Si les toujours très professionnels faiseurs d'Hollywood arrivent généralement à sauver les apparences en produisant des films aseptisés comme des saucisses de celluloïde calibrées pour que rien ne dépasse dans les étals des Virgins du monde entier, il arrive pourtant qu'au pays du billet vert et de la machine à illusion tout foire et que tout parte en quenouille transformant un soufflet de 200 millions de dollars (50 fois plus que l'original) en gloubi boulga infâme et indigeste. Ici c'est bien simple la vulgarité intellectuelle des idées proposées n'a d'égale que l'incohérence totale de l'ensemble. Sans queue ni tête le résultat projeté à l'écran est si aberrant qu'on doute que quelqu'un ait pu voir le film avant que la copie n'ait été dupliquée. Comme si du technicien au réalisateur tout le monde s'était barré en week-end une fois le boulot torché, persuadé que quelqu'un d'autre s'occuperait de fermer les fenêtres et de couper le compteur.

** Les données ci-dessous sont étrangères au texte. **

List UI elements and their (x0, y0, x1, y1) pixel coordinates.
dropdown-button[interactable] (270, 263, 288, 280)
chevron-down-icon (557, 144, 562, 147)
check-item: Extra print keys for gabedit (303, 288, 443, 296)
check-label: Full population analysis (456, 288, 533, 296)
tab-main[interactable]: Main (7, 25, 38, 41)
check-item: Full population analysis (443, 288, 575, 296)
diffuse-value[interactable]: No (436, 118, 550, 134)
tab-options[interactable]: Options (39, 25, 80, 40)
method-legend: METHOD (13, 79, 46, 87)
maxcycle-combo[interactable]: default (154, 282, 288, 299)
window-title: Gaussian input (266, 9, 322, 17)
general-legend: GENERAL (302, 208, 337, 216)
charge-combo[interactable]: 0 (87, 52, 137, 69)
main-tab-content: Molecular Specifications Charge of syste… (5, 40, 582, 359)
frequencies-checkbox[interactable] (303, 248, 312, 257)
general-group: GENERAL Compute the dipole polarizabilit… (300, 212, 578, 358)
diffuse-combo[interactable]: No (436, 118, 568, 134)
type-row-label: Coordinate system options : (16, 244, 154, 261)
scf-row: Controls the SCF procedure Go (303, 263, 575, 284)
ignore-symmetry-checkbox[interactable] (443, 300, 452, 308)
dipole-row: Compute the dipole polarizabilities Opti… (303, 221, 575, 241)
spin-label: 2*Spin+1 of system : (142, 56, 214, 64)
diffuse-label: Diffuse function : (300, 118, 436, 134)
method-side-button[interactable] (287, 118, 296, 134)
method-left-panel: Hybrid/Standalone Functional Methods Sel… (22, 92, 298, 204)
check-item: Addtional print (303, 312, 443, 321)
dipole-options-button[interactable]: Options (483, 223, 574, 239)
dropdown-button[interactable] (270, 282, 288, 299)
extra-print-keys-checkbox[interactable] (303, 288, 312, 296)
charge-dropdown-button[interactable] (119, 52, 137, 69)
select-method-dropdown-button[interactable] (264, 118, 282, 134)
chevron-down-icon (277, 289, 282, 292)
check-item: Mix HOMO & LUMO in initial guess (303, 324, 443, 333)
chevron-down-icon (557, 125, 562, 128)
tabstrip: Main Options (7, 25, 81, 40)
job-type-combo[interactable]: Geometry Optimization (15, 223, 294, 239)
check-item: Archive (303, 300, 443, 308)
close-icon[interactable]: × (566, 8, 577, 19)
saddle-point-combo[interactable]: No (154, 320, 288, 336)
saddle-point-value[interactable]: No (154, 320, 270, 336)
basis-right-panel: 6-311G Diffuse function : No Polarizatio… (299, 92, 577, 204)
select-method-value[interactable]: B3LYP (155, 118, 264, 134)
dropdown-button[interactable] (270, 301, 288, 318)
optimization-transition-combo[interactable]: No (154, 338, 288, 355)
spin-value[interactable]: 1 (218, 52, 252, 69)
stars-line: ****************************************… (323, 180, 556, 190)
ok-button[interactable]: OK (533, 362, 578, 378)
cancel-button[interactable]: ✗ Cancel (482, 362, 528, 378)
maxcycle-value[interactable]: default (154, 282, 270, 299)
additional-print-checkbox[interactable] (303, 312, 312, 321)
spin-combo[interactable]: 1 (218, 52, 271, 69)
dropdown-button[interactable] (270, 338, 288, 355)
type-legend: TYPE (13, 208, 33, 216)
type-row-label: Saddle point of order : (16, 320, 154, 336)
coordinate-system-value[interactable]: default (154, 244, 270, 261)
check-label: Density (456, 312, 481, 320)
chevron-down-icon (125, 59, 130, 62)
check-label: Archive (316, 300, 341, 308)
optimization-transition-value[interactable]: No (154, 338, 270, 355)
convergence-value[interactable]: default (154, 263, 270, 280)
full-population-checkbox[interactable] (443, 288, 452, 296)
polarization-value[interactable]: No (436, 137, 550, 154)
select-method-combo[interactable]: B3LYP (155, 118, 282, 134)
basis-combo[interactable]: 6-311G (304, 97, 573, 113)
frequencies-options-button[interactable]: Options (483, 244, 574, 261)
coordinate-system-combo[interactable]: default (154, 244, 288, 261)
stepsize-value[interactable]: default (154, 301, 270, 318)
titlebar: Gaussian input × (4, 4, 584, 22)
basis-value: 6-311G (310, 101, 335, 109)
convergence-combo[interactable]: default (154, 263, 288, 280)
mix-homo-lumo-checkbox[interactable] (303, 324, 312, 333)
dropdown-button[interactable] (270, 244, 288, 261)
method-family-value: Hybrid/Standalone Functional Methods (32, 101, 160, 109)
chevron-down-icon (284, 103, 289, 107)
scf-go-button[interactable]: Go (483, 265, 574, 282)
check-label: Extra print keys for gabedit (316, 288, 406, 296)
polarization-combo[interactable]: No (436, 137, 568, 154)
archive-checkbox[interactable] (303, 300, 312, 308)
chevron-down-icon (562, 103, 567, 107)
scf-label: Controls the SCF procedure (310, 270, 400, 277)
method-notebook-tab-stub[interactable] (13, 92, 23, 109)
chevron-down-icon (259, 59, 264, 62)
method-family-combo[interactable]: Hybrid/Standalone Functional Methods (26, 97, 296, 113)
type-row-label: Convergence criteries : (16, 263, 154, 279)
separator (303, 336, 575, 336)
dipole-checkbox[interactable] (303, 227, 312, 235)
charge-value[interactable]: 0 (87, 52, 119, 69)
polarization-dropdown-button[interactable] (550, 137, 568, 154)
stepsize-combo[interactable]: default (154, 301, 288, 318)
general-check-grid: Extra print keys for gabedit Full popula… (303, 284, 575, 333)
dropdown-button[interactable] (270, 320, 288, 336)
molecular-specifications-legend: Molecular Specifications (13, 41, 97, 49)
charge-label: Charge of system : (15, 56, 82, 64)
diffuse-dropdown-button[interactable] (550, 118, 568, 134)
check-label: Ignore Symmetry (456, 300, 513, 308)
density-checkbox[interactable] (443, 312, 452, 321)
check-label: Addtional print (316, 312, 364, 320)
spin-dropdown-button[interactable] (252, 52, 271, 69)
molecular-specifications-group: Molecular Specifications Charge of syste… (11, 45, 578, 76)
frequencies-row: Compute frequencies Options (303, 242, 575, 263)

Face à une telle tourte, les fans, prévisibles comme une fin de film PG13 remonté, volèrent prestement au secours de leur franchise préférée en mettant en avant d'une manière quasi pavlovienne le fait que Salvation a été amputé d'une trentaine de minutes. Evidemment, on se doute bien que ça ne doit pas arranger une narration confuse aux enjeux stupides et brouillons, mais je lance le pari que les 30 minutes de plus ne feront juste qu'épaissir encore plus la panade déjà bien beurrée qui nous a été servie... Espérer boucher les trous du script en voyant le film en version longue ça serait un peu comme bouffer une purée dégueulasse et espérer reconnaître le goût des patates en se bâfrant en plus les épluchures !

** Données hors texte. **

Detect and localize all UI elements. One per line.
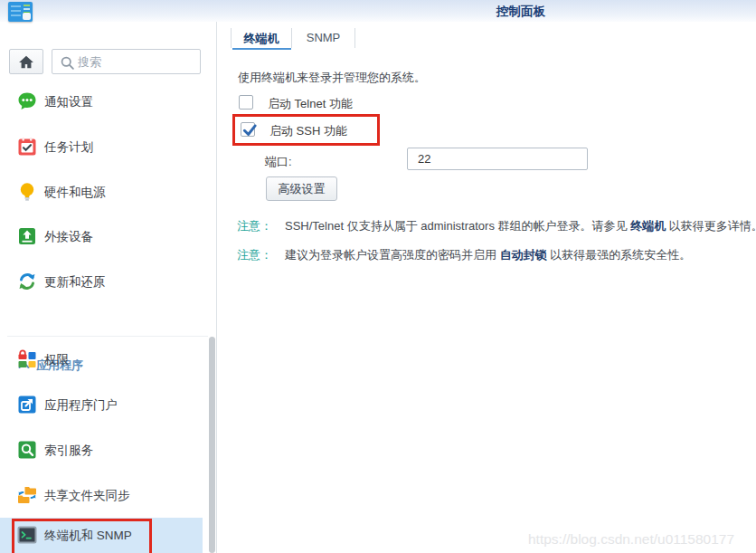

Les pieds dans la semoule et le nez dans les biftons McG réalise en regardant ailleurs, probablement satisfait de l'inertie de la machine hollywoodienne. Résultat c'est passé au dessus de la casserole, ça colle aux semelles et c'est tout moche. Celui qui a eu l'idée de désaturer l'image peut aller se pendre, il restera toujours le gaz pour celui qui a eu l'idée de foutre un filtre bleu là dessus !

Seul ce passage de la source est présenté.